Suppose $\frac{dy}{dx}=x\ln x,$ my teacher asks me to find $y$.
So I assume I got to integrate the right hand side:
$$\int x\ln x\, dx$$
The result I got is $$ \int x\ln x\, dx=x\ln x-x+C\tag{1} $$ But, apparently, it is wrong since taking the derivative gives: $$ (x\ln x-x+C)'=\ln x+1-1=\ln x. $$
Can you please give me a hand?
The answe you got is wrong indeed, since
$$(x\ln x - x)' = 1\cdot \ln x + x\cdot \frac{1}{x} - 1 = \ln x + 1 - 1 = \ln x\neq x\ln x$$
To calculate the integral, use the per partes method. Since $$\int u(x)v'(x)dx = u(x)v(x) - \int u'(x) v(x)dx,$$ you should select $u$ such that you can calculate its derivative, while $v'$ should be such that you can calculate its antiderivative.
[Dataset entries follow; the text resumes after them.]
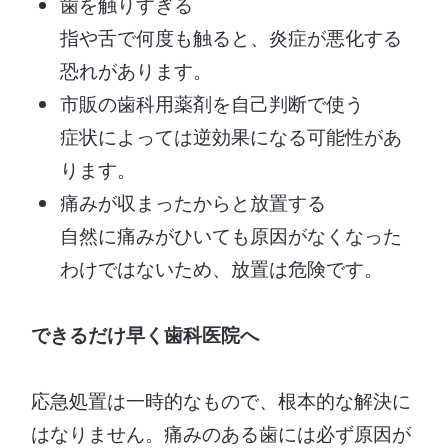
歯を触りすぎる
指や舌で何度も触ると、炎症が悪化する
恐れがあります。
市販の歯科用薬剤を自己判断で使う
症状によっては逆効果になる可能性があ
ります。
痛みが収まったからと放置する
自然に痛みがひいても原因がなくなった
わけではないため、放置は危険です。
できるだけ早く歯科医院へ
応急処置は一時的なもので、根本的な解決に
はなりません。痛みのある歯には必ず原因が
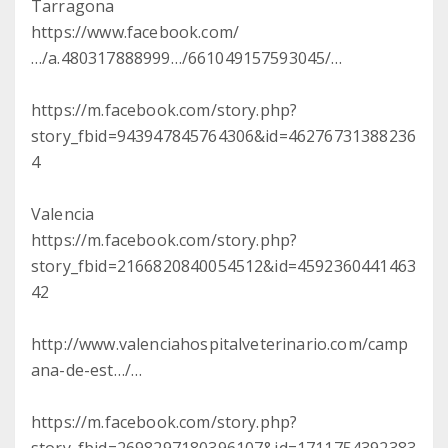
Tarragona
https://www.facebook.com/
…/a.480317888999…/661049157593045/…
https://m.facebook.com/story.php?
story_fbid=943947845764306&id=46276731388236
4
Valencia
https://m.facebook.com/story.php?
story_fbid=2166820840054512&id=4592360441463
42
http://www.valenciahospitalveterinario.com/camp
ana-de-est…/…
https://m.facebook.com/story.php?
In your case, it should be clear which of the functions $x$ and $\ln x$ is easier to find the antiderivative of.
Hint use integration by parts and take proper 1st and 2nd function while solving the integration
$$\frac{dy}{dx}=x\ln x$$ $$\implies \int dy=\int x\ln x dx$$ $$\implies y=\ln x \int x dx-\int \left(\frac{d}{dx} \ln x\cdot\int x dx\right)dx$$ $$\implies y=\frac{1}{2}x^2~\ln x-\int\frac{1}{x}\cdot\frac{1}{2}x^2 dx$$ $$\implies y=\frac{1}{2}x^2~\ln x-\frac{1}{4}x^2+c$$
Integrating by parts:
$$\int a(x)b(x)dx = a(x)\int b(x) dx - \int \left(a'(x) \int b(x)dx\right)dx$$
Using Latex is tiring, so i will just use drawing.
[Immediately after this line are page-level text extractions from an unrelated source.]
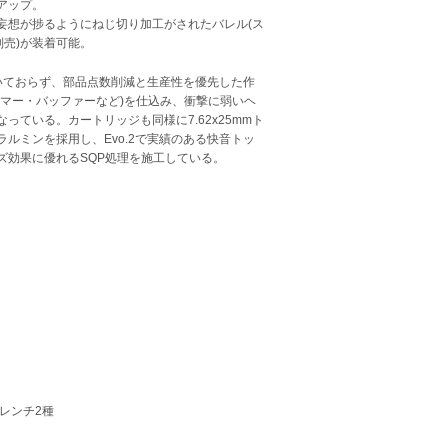
アップ。
妄想が捗るようにねじ切り加工がされたバレル(ス
別売)が装着可能。
付いておらず、部品点数削減と生産性を優先した作
マー・バッファーなど)を仕込み、衝撃に弱いヘ
ている。カートリッジも同様に7.62x25mmト
ルミンを採用し、Evo.2で実績のある快音トッ
ズ効果に優れるSQP処理を施工している。
レンチ2種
Differentiating the answer will definitely get you into the function that you want to integrate earlier, im using Integration by parts with the table method
Hint: Use integration by parts and be careful, you integrated $\ln(x)$ but you have to integrate $\color{red}{x} \cdot \ln(x)$.